[Opening Records supplied section]
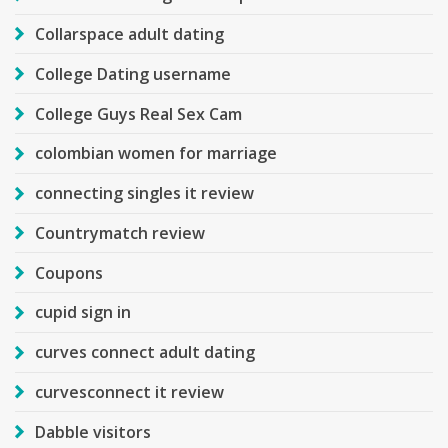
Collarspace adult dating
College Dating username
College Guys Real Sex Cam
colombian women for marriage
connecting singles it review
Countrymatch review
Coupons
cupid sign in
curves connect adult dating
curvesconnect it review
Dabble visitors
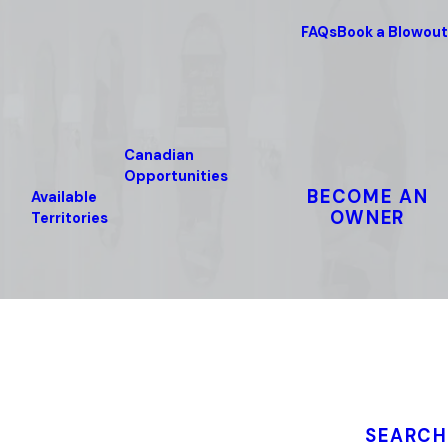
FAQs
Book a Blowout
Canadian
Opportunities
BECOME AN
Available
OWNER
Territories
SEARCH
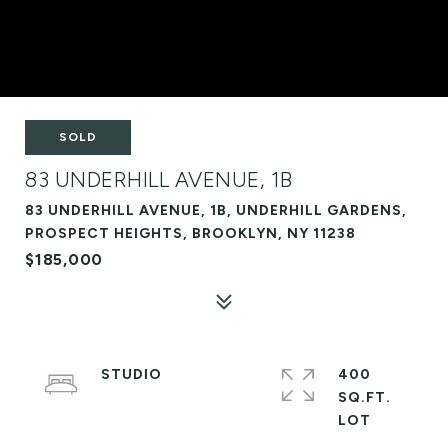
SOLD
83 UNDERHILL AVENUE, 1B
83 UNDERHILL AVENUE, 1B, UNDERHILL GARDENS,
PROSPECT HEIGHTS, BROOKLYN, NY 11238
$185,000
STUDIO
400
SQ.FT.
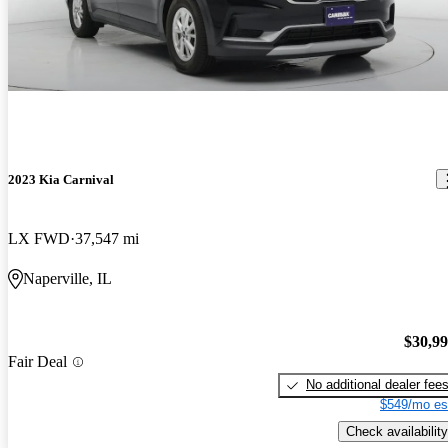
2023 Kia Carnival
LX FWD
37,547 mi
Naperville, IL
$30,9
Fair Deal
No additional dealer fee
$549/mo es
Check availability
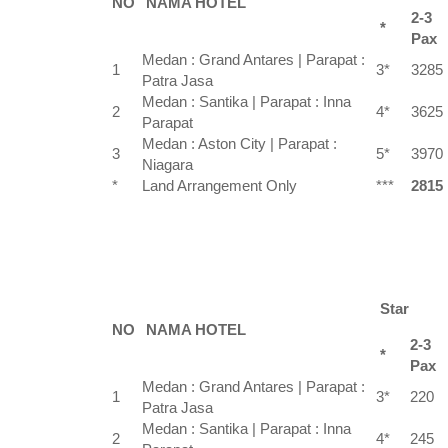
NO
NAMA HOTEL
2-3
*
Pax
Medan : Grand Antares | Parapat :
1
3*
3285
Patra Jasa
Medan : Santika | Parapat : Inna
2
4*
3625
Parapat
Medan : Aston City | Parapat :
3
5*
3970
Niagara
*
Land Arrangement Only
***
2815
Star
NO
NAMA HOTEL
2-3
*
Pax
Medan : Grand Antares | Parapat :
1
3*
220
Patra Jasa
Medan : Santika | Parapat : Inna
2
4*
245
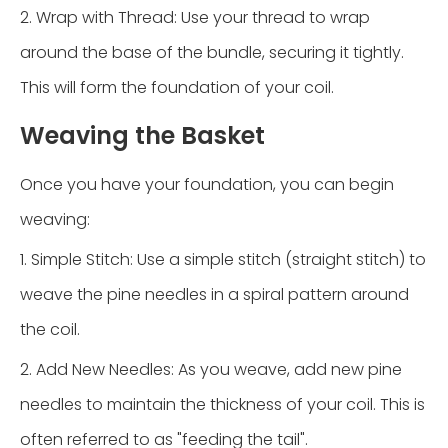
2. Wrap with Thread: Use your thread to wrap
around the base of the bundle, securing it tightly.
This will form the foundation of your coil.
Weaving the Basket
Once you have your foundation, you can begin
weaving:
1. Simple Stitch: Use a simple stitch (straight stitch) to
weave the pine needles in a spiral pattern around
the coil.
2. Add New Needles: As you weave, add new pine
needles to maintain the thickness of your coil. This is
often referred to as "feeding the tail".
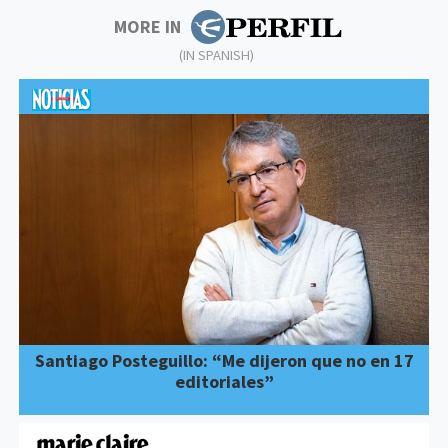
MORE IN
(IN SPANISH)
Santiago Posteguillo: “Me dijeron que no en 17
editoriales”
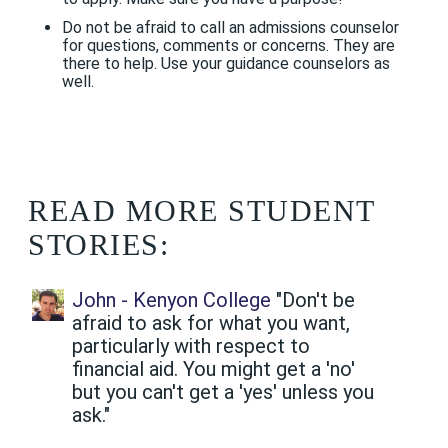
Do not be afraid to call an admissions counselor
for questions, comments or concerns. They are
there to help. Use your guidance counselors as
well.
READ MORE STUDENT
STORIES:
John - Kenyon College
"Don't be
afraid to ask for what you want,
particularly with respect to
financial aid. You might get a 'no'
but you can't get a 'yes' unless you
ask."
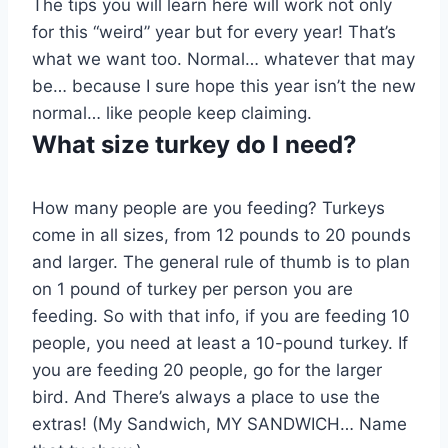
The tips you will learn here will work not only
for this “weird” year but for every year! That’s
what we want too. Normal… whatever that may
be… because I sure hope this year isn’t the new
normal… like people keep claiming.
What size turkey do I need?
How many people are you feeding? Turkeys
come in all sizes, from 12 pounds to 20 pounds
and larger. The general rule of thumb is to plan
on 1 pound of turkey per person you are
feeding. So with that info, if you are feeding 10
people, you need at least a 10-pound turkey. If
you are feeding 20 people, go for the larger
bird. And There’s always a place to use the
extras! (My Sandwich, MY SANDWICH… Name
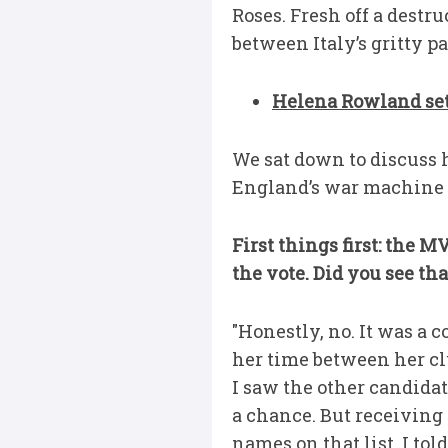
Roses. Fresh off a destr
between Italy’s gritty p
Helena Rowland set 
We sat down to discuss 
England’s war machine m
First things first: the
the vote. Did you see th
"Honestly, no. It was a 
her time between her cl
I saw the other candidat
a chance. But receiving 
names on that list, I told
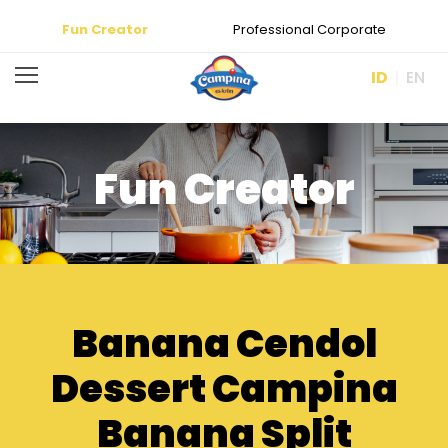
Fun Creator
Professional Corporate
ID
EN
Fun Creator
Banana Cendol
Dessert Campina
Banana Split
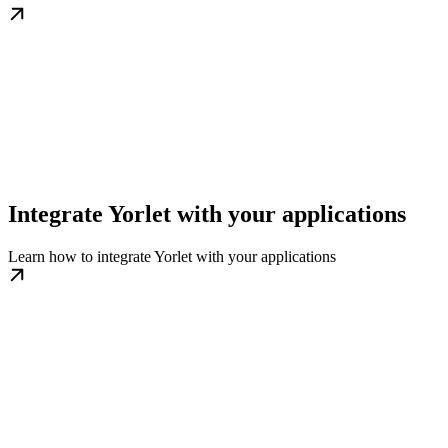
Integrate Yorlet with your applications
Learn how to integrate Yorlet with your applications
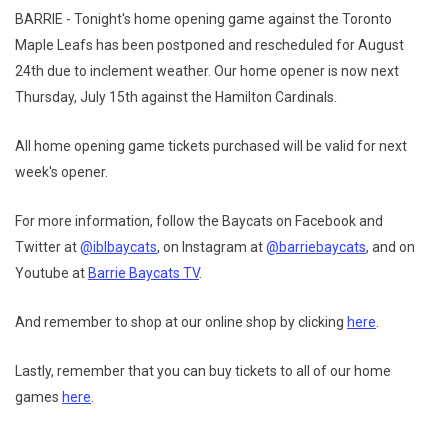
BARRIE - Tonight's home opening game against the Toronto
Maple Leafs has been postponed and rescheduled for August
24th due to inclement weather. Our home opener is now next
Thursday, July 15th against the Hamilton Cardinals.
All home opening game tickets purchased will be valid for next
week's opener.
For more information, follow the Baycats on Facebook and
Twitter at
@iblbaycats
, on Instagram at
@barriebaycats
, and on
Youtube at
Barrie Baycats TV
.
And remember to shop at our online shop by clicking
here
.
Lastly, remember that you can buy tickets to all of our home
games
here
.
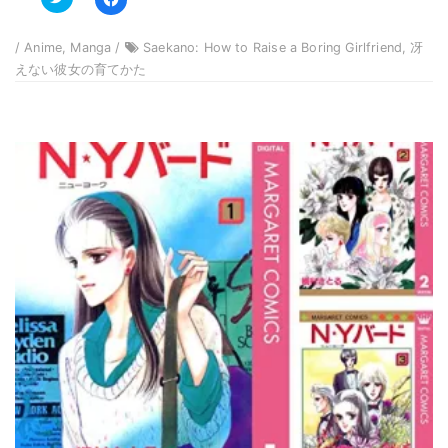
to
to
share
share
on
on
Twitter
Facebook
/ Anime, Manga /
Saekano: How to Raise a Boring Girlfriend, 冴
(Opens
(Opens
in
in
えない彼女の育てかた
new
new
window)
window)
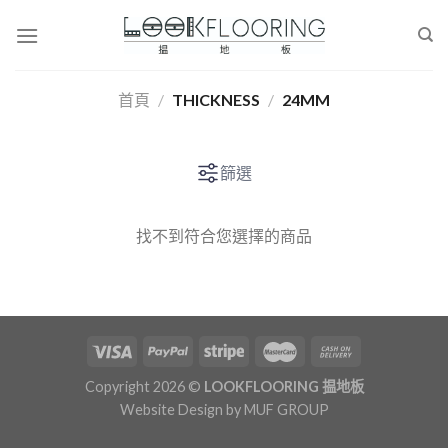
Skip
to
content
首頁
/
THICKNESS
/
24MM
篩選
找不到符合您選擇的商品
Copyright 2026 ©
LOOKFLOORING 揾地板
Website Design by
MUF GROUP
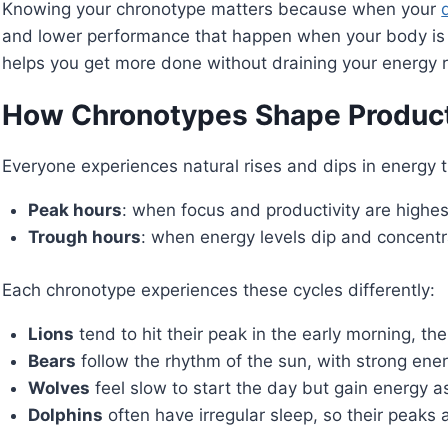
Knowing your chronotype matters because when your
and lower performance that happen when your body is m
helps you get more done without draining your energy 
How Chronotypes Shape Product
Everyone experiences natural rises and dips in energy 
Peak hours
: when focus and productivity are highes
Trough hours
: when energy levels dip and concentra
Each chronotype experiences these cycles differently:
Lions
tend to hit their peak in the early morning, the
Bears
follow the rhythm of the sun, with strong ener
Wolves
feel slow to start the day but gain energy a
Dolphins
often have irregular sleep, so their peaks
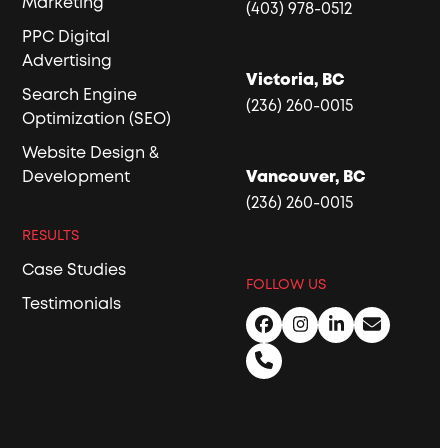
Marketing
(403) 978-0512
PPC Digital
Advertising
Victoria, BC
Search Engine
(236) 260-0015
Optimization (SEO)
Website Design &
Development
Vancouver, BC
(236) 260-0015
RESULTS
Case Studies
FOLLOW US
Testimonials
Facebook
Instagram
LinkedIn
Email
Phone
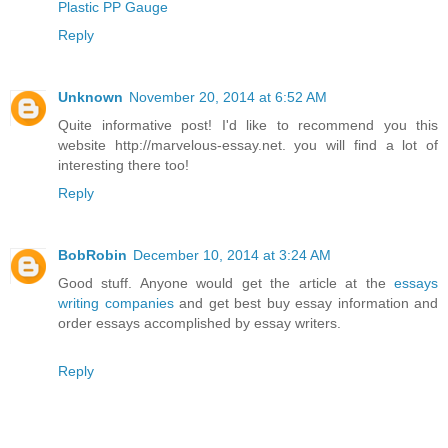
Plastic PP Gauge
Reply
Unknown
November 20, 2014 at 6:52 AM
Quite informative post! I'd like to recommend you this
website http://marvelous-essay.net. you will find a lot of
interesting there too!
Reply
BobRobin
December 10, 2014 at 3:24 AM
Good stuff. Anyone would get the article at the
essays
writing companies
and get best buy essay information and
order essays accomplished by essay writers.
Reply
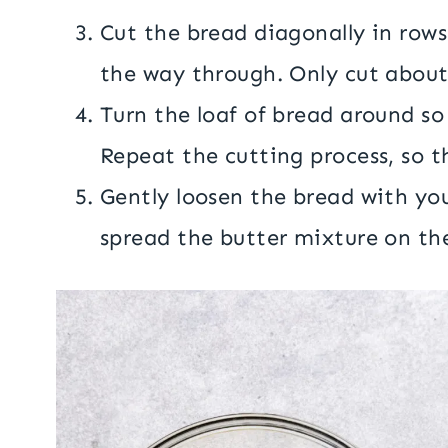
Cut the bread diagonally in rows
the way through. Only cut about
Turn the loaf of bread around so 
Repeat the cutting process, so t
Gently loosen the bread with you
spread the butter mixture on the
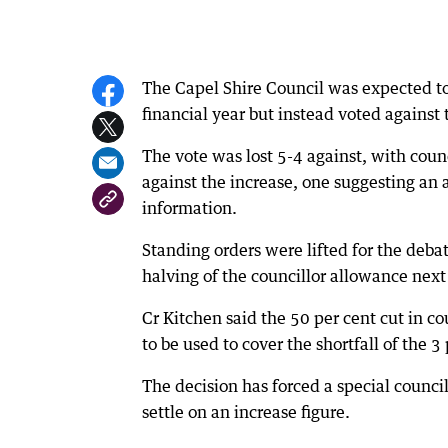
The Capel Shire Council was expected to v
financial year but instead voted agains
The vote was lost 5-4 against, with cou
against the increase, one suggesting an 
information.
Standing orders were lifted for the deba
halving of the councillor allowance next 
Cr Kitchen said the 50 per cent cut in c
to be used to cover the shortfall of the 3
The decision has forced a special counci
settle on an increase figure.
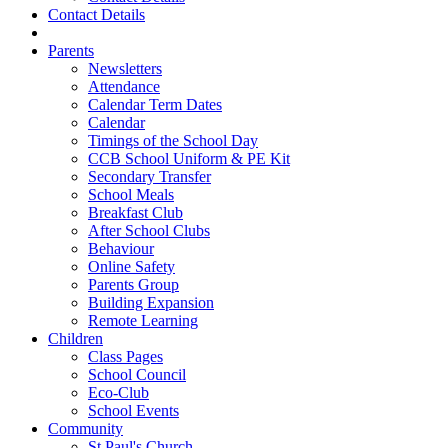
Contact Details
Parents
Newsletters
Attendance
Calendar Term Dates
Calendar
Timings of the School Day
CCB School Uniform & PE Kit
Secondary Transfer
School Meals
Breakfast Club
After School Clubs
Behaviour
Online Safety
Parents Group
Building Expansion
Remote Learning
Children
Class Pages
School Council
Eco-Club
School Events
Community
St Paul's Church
[Closing Records supplied section]
Your goal. Show each line of the material that includes the string "School" by copying it.

The answer.
Timings of the School Day
CCB School Uniform & PE Kit
School Meals
After School Clubs
School Council
School Events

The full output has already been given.